What Actually Breaks When It Expires
The moment the "Not After" date passes:
- Browsers show a hard interstitial warning. Most users will not click through
NET::ERR_CERT_DATE_INVALID— they leave. - APIs and integrations fail. Any client that validates certificates (mobile apps, webhooks, server-to-server calls) throws TLS errors and stops working. Unlike browsers, they usually can't be "clicked through."
- SEO and ad traffic drop. Search crawlers and ad platforms may flag or stop sending traffic to an insecure site.
- Email/SMTP over TLS can fail if the mail server's certificate expired.
Crucially, the website itself isn't "down" — the server responds fine. The failure is purely the broken trust check, which makes expiry sneaky: monitoring that only pings for an HTTP 200 won't catch it.
How to Check When an SSL Certificate Expires
Check before it bites you. From the command line:
# Show the validity dates of a live site
echo | openssl s_client -connect example.com:443 -servername example.com 2>/dev/null \
| openssl x509 -noout -dates
# Check a local certificate file
openssl x509 -in certificate.pem -noout -enddate
For a one-click check, paste a domain into our SSL Checker — it reports the expiration date, days remaining, the full chain, and whether the certificate matches the hostname. To inspect a certificate file's validity window directly, use the SSL Certificate Decoder.
How Long Does a New Certificate Take to Work?
Once you install a renewed certificate and reload the web server, it's live immediately — there's no DNS-style propagation delay. The common gotchas are:
- Forgetting to reload/restart the web server (Nginx, Apache) after installing.
- Installing the cert on only one server behind a load balancer.
- A broken intermediate chain — the new cert is valid but the chain is incomplete. Verify with the SSL Checker.
- A mismatched private key. Confirm the cert and key pair with the Certificate Key Matcher.

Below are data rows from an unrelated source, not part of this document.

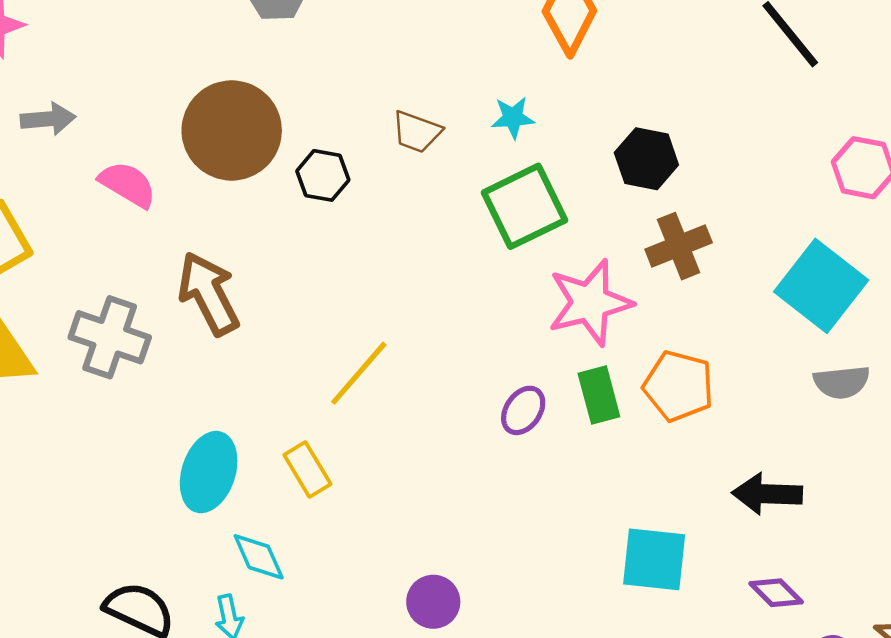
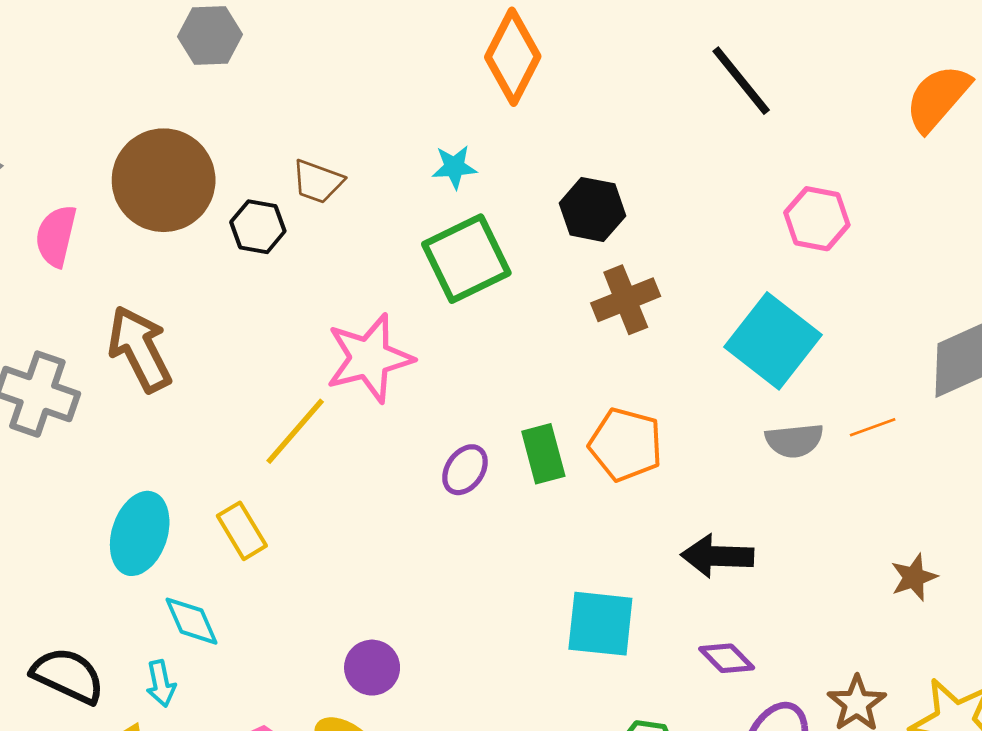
brown trapezoid: (417, 132) -> (318, 182), moved
pink semicircle: (128, 184) -> (56, 236), turned -108
pink star: (590, 303) -> (369, 358), moved

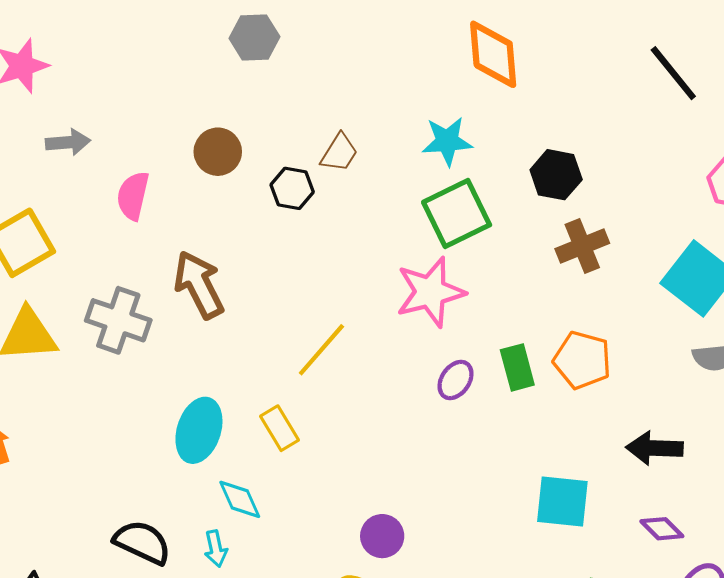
orange diamond: (513, 57) -> (493, 54), turned -32
cyan star: (454, 167) -> (447, 141), size x1.4
brown circle: (164, 180) -> (218, 152), size x0.6
brown trapezoid: (318, 182) -> (339, 153), turned -78
pink star: (369, 358) -> (430, 292), moved

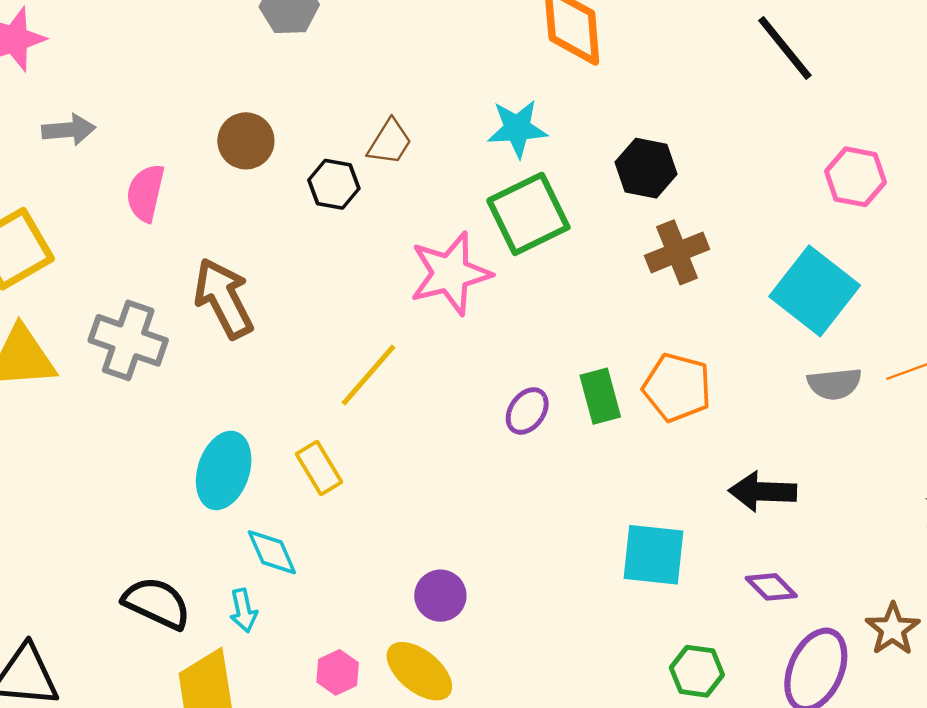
pink star: (430, 292) -> (450, 273), moved

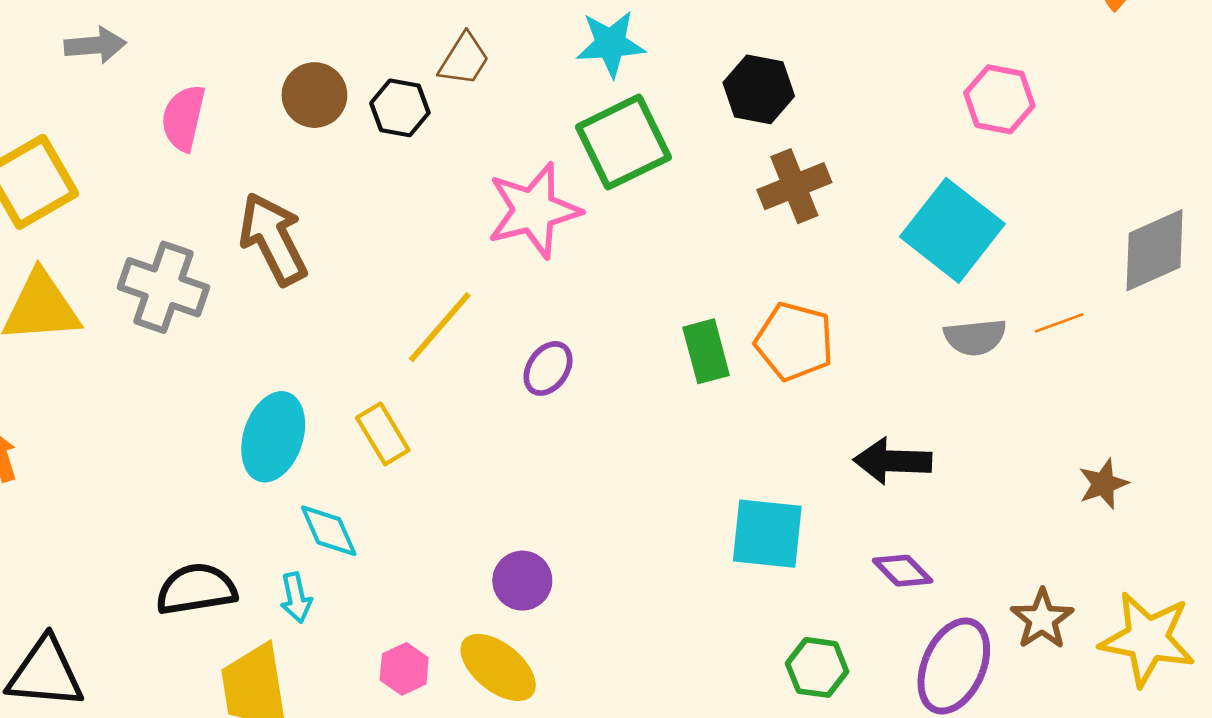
brown circle: (246, 141) -> (314, 95), moved
purple ellipse: (527, 411) -> (548, 368), moved
black semicircle: (157, 603) -> (196, 589), turned -34

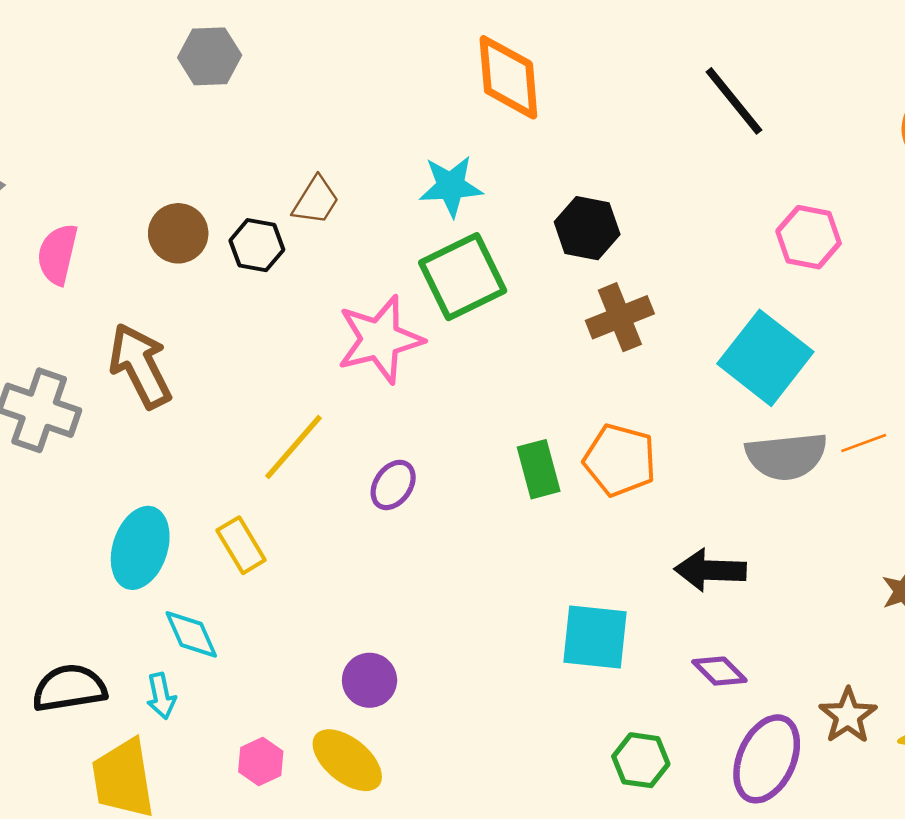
gray semicircle: (975, 337) -> (786, 456), size x1.4

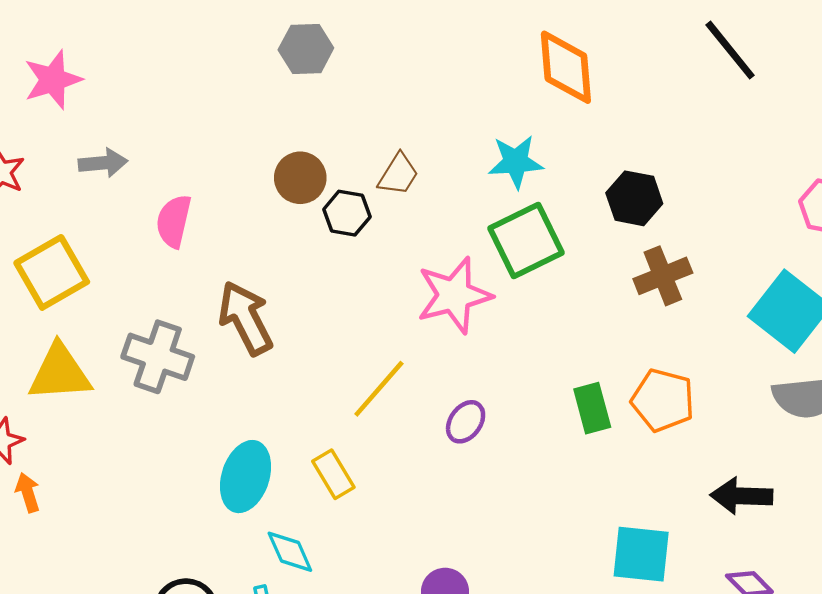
black line: (734, 101) -> (730, 50), moved
brown circle: (178, 233) -> (300, 178), moved

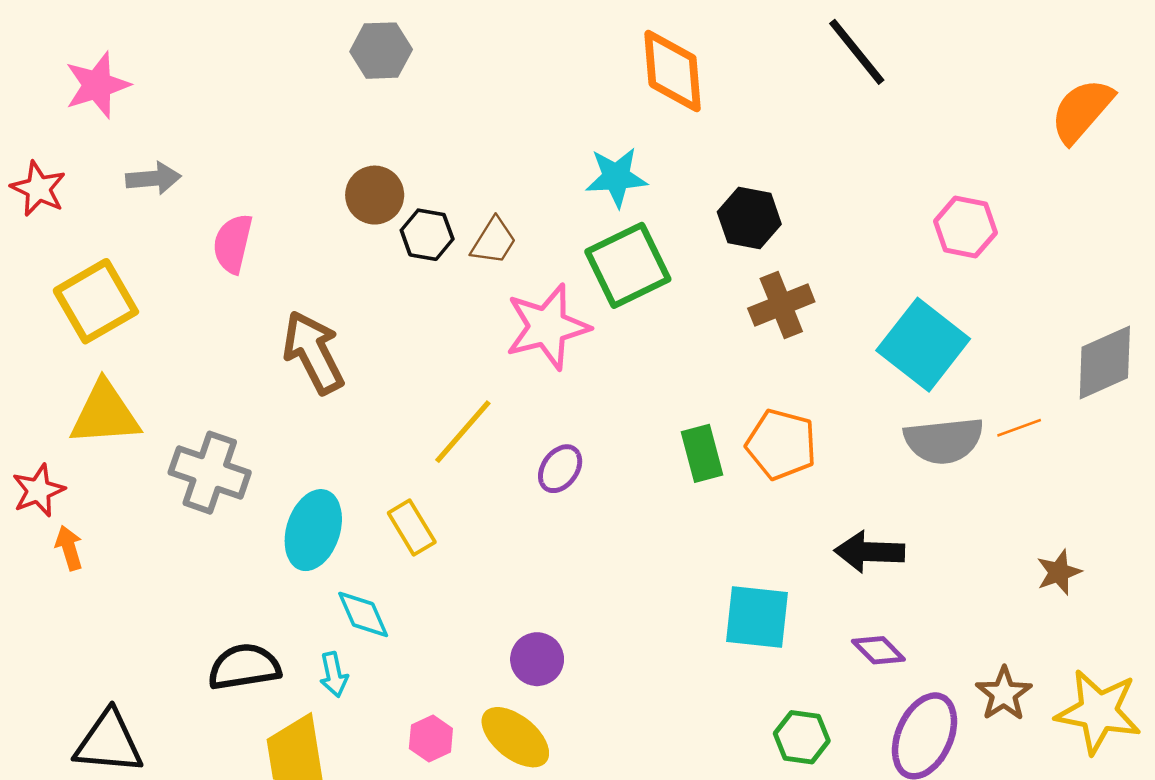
brown trapezoid: (398, 174) -> (494, 241), moved
gray cross: (158, 357) -> (210, 473), moved

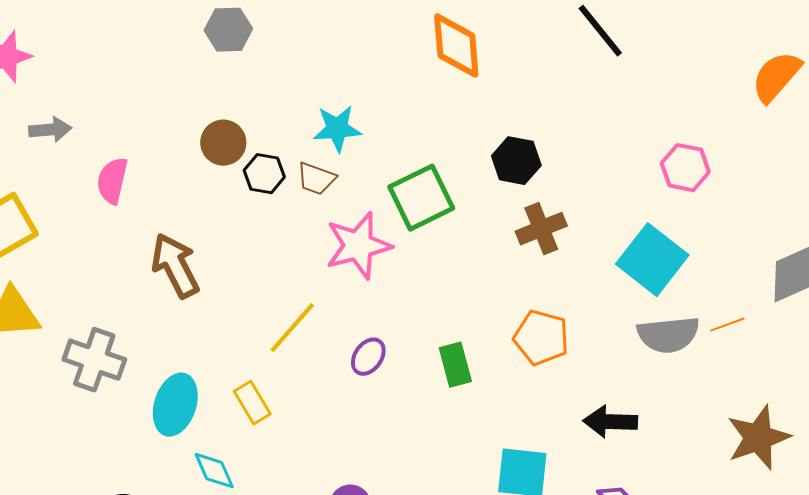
cyan star: (616, 177) -> (337, 129), moved
brown trapezoid: (494, 241) -> (316, 179), turned 78
green rectangle: (702, 453) -> (455, 365), moved
brown star: (1059, 572) -> (758, 438), size x1.8

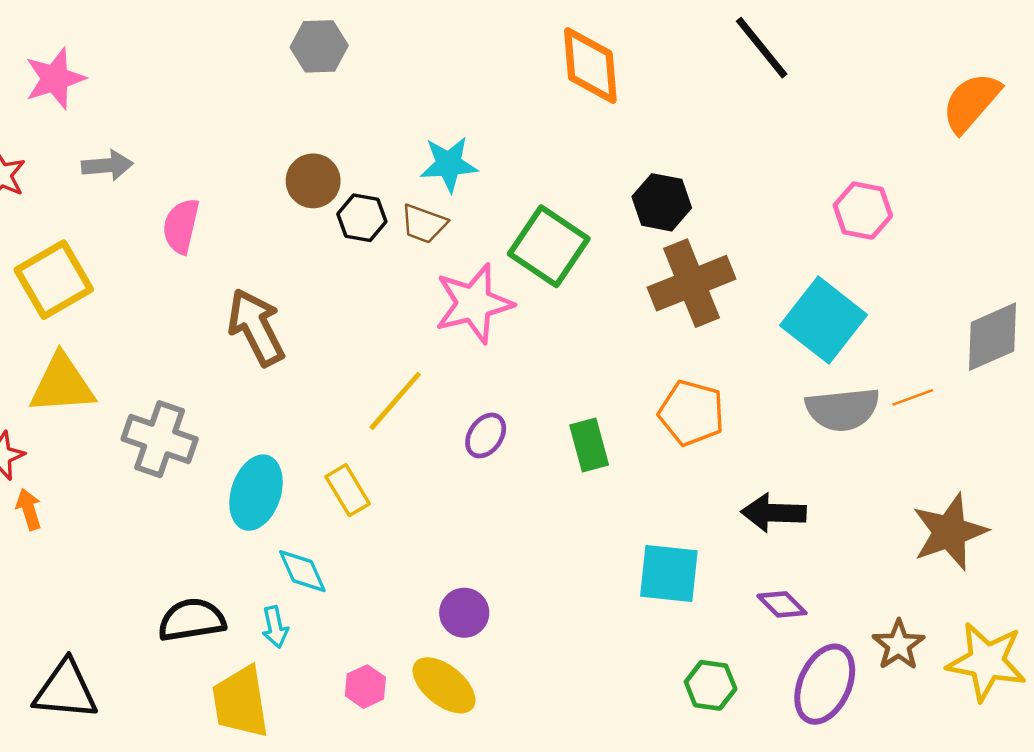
green square: (421, 198) -> (549, 246), turned -30
brown cross: (541, 229) -> (691, 283), size x1.4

How to Prevent Expiry Downtime
- Automate renewal. Use
certbot(Let's Encrypt), ACME clients, or your cloud provider's managed certificates so renewal happens without humans. - Monitor expiry, not just uptime. Alert at 30, 14, and 7 days remaining.
- Track every certificate, including internal services, load balancers, and APIs — not just the main domain.
- Lower the renewal lead time so a failed auto-renew still leaves days to fix it manually.
Frequently Asked Questions
What happens when an SSL certificate expires? Browsers show a security warning and block the page, and any client that validates TLS (apps, APIs) fails to connect until you renew the certificate.
Will my website go down if the SSL expires? The server keeps running, but visitors are blocked by browser warnings and integrations break — so functionally, yes, the site becomes unusable.
How do I check when my SSL certificate expires?
Use openssl x509 -noout -enddate, your browser's certificate viewer, or an online SSL checker that reports the days remaining.
How long does a new SSL certificate take to work? It works immediately after you install it and reload the web server — there's no propagation delay like DNS.
Can I reuse an expired certificate? No. You must obtain a newly issued certificate; an expired one will always fail validation.
Related Reading
- SSL Certificate Chain Explained
- What Is an SSL/TLS Handshake?
- Fix "unable to get local issuer certificate"
Certificate expiry is 100% predictable — the date is printed right in the certificate. Automate renewal, monitor the "Not After" date, and you'll never explain an expiry outage again.